I have this jQuery code, when i click the first value of the Select it insert to the database, But when i click the second value of the Select, it insert again THE FIRST value of the Select. How can i insert the 2nd value of the select.
the sample link is : http://cocopop12.site11.com/search/index.php

the jQuery code of mine is :

$(function() {
    $(".videoThumbS").click(function() {
        var dataString = $("#v_w_id_value").val();
        $.ajax({ 
            type: 'POST',                                  
            url: 'api.php',
            data: { v_w_id: dataString },
            dataType: 'html',               
            success: function(data)  
            {
            var v_w_id_value = data[0];           //get name
            $('#selected_thumbs').html("yt id:" + v_w_id_value );     //Set output element html
            } 
        });    
    });
});

my forms with foreach value.

<form method="post" action="">
<input id="v_w_id_value" type="hidden" name="v_w_id" value="OIUIUNKLJ" />
<input class="videoThumbS" type="button" name="selectSel" value="Select" id="selectbut" />
</form>

the value in the hidden i just insert it for example but it was loop to diff. value.

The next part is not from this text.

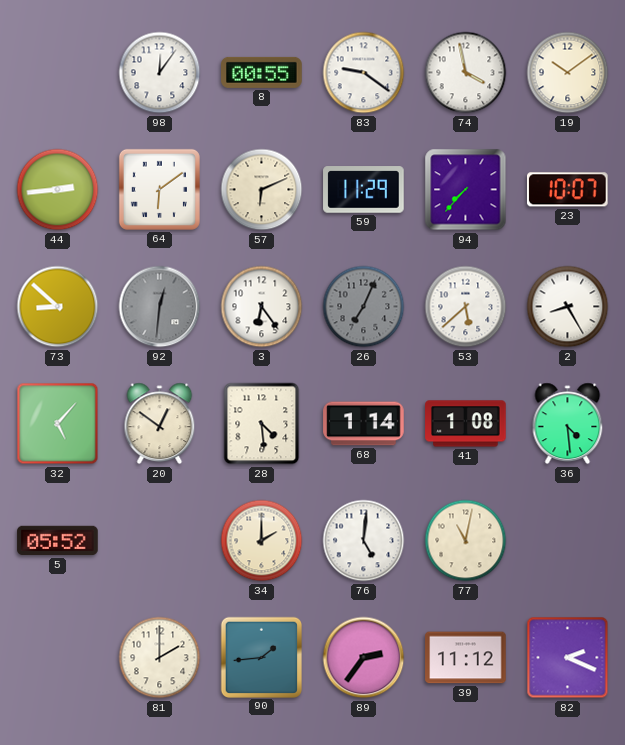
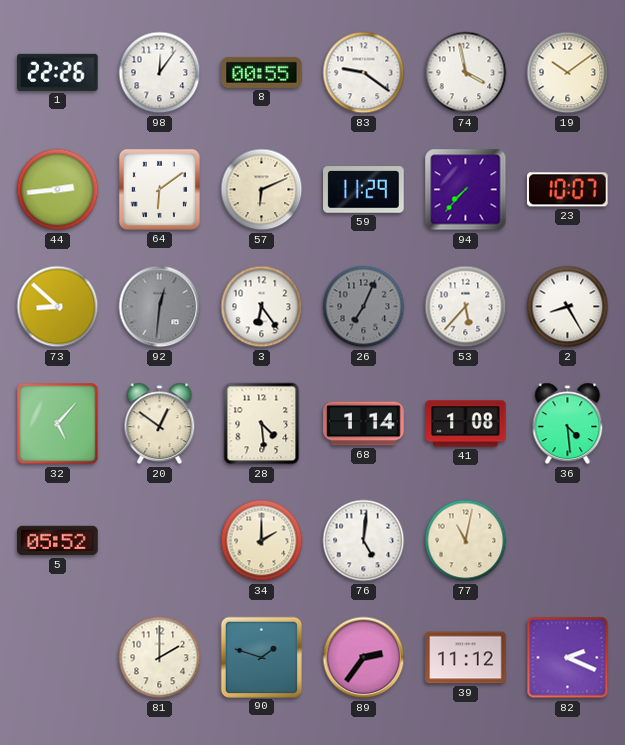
1: none -> 22:26
53: 5:38 -> 5:37
90: 1:44 -> 1:48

then it will insert to the database.

<?php
include ( 'class/conn.php' );
$v_watch_id = $_POST['v_w_id'];
$selected_videos = mysql_query( "INSERT INTO s_vids VALUE('', '$v_watch_id', NOW() )" ) or die ( mysql_error() );
?>

Inserting to the database was working but only the first value that was inserted, so when i click the second or third Select button it doesn’t read the jQuery.
how can i fix it?

Using the firebug on firefox console javascript i can see the different value of select button.